CONTENT WARNING: The following story contains depictions of suicide that may be distressing to some readers.
A coroner’s inquest into the death of Shane Cantre at the Regional Psychiatric Centre in Saskatoon in 2021 has heard all testimony on the circumstances around his death.
Cantre died at the Regional Psychiatric Centre in July of 2021. A coroners inquest this week in Saskatoon has heard from ten witnesses on the circumstances around Cantre’s death.
The inquest has heard how Cantre died by suicide in his cell, the means he had to die in this way, and his mental health leading up to his death.
There has been discussion about AEDs, possible communication issues between staff at the facility, and why Cantre did not receive an increased level of care based on previous self-harming behaviour.
Coverage of the first two days of the inquest can be found here and here.
The final witness on Wednesday morning was Lesia Sorokin, Deputy Warden at RPC and acting warden at the time of Cantre’s death.
There was concern raised during the inquest that Cantre told his parole officer four months prior to his death that he had a plan to die by suicide using the shelf in his cell. The parole officer informed RPC of Cantre’s plans.
Sorokin says the cabinet wasn’t removed because of “tech standards” in cells. She does say there were conversations at the time with the governing body about the shelves, but nothing was done as an immediate response to Cantre’s disclosure to his parole officer. The shelving has since been removed from the facility following a review.

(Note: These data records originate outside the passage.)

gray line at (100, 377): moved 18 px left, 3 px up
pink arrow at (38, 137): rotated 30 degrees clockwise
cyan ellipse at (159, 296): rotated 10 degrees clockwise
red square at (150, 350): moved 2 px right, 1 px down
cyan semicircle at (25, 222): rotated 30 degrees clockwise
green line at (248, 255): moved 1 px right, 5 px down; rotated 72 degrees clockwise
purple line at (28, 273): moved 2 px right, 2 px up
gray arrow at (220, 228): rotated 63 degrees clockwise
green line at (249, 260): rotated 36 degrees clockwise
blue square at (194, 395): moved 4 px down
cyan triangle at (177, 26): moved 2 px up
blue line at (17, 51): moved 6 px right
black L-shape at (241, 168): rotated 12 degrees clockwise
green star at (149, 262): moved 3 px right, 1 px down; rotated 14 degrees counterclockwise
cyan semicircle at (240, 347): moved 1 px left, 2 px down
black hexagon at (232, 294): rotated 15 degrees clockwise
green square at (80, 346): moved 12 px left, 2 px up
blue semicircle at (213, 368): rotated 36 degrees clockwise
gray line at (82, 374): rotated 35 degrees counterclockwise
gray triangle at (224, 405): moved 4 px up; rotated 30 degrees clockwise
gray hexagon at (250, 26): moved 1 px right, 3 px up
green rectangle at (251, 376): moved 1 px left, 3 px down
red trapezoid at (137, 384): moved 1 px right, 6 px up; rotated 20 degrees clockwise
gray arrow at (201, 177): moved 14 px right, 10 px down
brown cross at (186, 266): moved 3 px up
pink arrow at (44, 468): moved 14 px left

As to the report from the parole officer, Sorokan says she doesn’t know who saw the report from the parole officer. However, she says there were conversations between Cantre and the treatment team in response to the report
and Sorokan says she was satisfied with the team’s response. When asked if she still holds that view after Cantre’s death she told the inquest that would be “hindsight”, but that she still holds that the treatment team acted correctly.
Sorokin was also asked about staff training, suicide risk assessment screening, and Cantre’s previous behaviours and why some of these were considered self-harm and others weren’t.
When asked by coroner’s counsel Robin Ritter if she could help the jury with any recommendations Sorokin says conversations around cell furnishings are ongoing and said she couldn’t provide any other recommendations.
The jury is now deliberating on possible recommendations to prevent similar deaths in the future. Whatever recommendations the jury provides are not legally binding.